### What you have to do
Where a line of the data holds the word "cell", copy that line.

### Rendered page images
===

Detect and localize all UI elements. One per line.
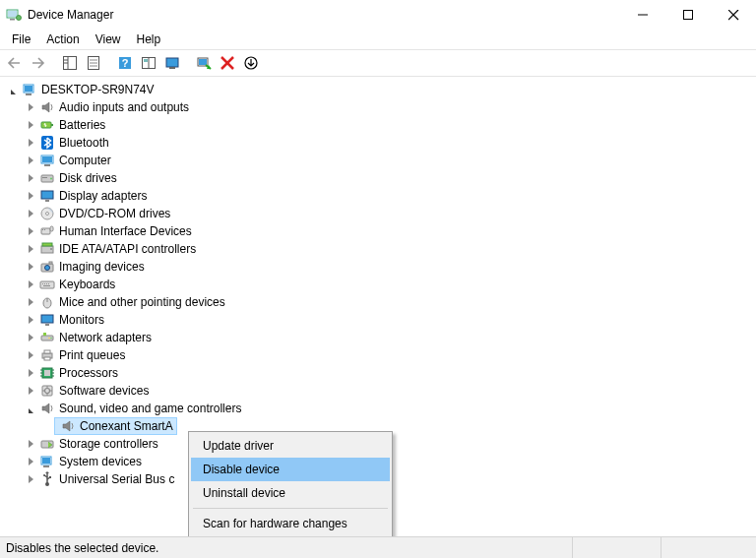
svg-rect-83	[42, 458, 50, 464]
status-cell-3	[662, 537, 750, 558]
svg-point-66	[50, 338, 52, 340]
svg-rect-47	[50, 226, 53, 231]
show-hide-tree-button[interactable]	[59, 52, 81, 74]
tree-category[interactable]: Batteries	[4, 116, 756, 134]
window-title: Device Manager	[28, 8, 620, 22]
tree-category[interactable]: Network adapters	[4, 329, 756, 346]
svg-rect-72	[44, 370, 50, 376]
svg-rect-53	[49, 262, 52, 264]
tree-category[interactable]: Imaging devices	[4, 258, 756, 276]
expand-collapse-icon[interactable]	[24, 262, 37, 273]
expand-collapse-icon[interactable]	[24, 350, 37, 361]
tree-item-label: Computer	[59, 154, 111, 167]
tree-item-label: Sound, video and game controllers	[59, 402, 241, 415]
tree-category[interactable]: Monitors	[4, 311, 756, 329]
update-driver-button[interactable]	[240, 52, 262, 74]
svg-rect-62	[41, 315, 53, 323]
tree-category[interactable]: Processors	[4, 364, 756, 382]
expand-collapse-icon[interactable]	[24, 191, 37, 202]
help-button[interactable]: ?	[114, 52, 136, 74]
maximize-button[interactable]	[665, 0, 711, 30]
disable-button[interactable]	[217, 52, 238, 74]
context-menu-separator	[193, 508, 388, 509]
menu-file[interactable]: File	[4, 31, 38, 48]
tree-category[interactable]: Print queues	[4, 346, 756, 364]
expand-collapse-icon[interactable]	[24, 173, 37, 184]
svg-rect-49	[42, 243, 52, 246]
svg-rect-21	[166, 58, 178, 67]
expand-collapse-icon[interactable]	[24, 226, 37, 237]
tree-category[interactable]: Human Interface Devices	[4, 222, 756, 240]
tree-item-label: System devices	[59, 455, 142, 468]
expand-collapse-icon[interactable]	[24, 315, 37, 326]
tree-category[interactable]: Mice and other pointing devices	[4, 293, 756, 311]
context-menu-item[interactable]: Update driver	[191, 434, 390, 458]
scan-hardware-button[interactable]	[193, 52, 215, 74]
forward-button[interactable]	[28, 52, 49, 74]
expand-collapse-icon[interactable]	[24, 386, 37, 397]
svg-rect-58	[48, 283, 49, 284]
printer-icon	[39, 347, 55, 363]
expand-collapse-icon[interactable]	[24, 155, 37, 166]
camera-icon	[39, 259, 55, 275]
expand-collapse-icon[interactable]	[24, 102, 37, 113]
disk-icon	[39, 170, 55, 186]
keyboard-icon	[39, 277, 55, 292]
battery-icon	[39, 117, 55, 133]
tree-category[interactable]: DVD/CD-ROM drives	[4, 205, 756, 222]
tree-item-label: Batteries	[59, 118, 105, 132]
minimize-button[interactable]	[620, 0, 665, 30]
context-menu-item[interactable]: Scan for hardware changes	[191, 512, 390, 535]
svg-rect-24	[199, 59, 207, 65]
menu-action[interactable]: Action	[38, 31, 87, 48]
svg-rect-29	[25, 86, 32, 92]
svg-rect-19	[144, 59, 148, 62]
tree-category[interactable]: Computer	[4, 152, 756, 169]
toolbar-icon-1[interactable]	[138, 52, 159, 74]
svg-point-3	[17, 16, 22, 21]
expand-collapse-icon[interactable]	[6, 85, 20, 95]
close-button[interactable]	[711, 0, 756, 30]
expand-collapse-icon[interactable]	[24, 120, 37, 131]
svg-rect-44	[41, 228, 50, 234]
expand-collapse-icon[interactable]	[24, 403, 37, 414]
device-tree[interactable]: DESKTOP-SR9N74VAudio inputs and outputsB…	[0, 77, 756, 492]
svg-rect-54	[40, 281, 54, 288]
expand-collapse-icon[interactable]	[24, 439, 37, 450]
tree-root[interactable]: DESKTOP-SR9N74V	[4, 81, 756, 98]
expand-collapse-icon[interactable]	[24, 279, 37, 290]
properties-button[interactable]	[83, 52, 104, 74]
expand-collapse-icon[interactable]	[24, 209, 37, 219]
tree-item-label: Display adapters	[59, 189, 147, 203]
tree-category[interactable]: Disk drives	[4, 169, 756, 187]
optical-icon	[39, 206, 55, 221]
menu-help[interactable]: Help	[129, 31, 169, 48]
hid-icon	[39, 223, 55, 239]
expand-collapse-icon[interactable]	[24, 457, 37, 467]
context-menu-item[interactable]: Uninstall device	[191, 481, 390, 505]
speaker-icon	[39, 401, 55, 416]
expand-collapse-icon[interactable]	[24, 474, 37, 485]
tree-category[interactable]: Display adapters	[4, 187, 756, 205]
tree-category[interactable]: Keyboards	[4, 276, 756, 293]
titlebar: Device Manager	[0, 0, 756, 30]
tree-category[interactable]: Software devices	[4, 382, 756, 400]
tree-item-label: Conexant SmartA	[80, 419, 173, 433]
status-cell-2	[573, 537, 662, 558]
back-button[interactable]	[4, 52, 26, 74]
expand-collapse-icon[interactable]	[24, 368, 37, 379]
tree-category[interactable]: Bluetooth	[4, 134, 756, 152]
tree-category[interactable]: Sound, video and game controllers	[4, 400, 756, 417]
expand-collapse-icon[interactable]	[24, 297, 37, 308]
tree-category[interactable]: IDE ATA/ATAPI controllers	[4, 240, 756, 258]
expand-collapse-icon[interactable]	[24, 138, 37, 149]
tree-category[interactable]: Audio inputs and outputs	[4, 98, 756, 116]
bluetooth-icon	[39, 135, 55, 151]
menu-view[interactable]: View	[88, 31, 129, 48]
toolbar-icon-2[interactable]	[161, 52, 183, 74]
expand-collapse-icon[interactable]	[24, 244, 37, 255]
expand-collapse-icon[interactable]	[24, 333, 37, 343]
context-menu-item[interactable]: Disable device	[191, 458, 390, 481]
tree-item-label: DVD/CD-ROM drives	[59, 207, 170, 220]
system-icon	[39, 454, 55, 469]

===

### Output for this task
status-cell-3	[662, 537, 750, 558]
status-cell-2	[573, 537, 662, 558]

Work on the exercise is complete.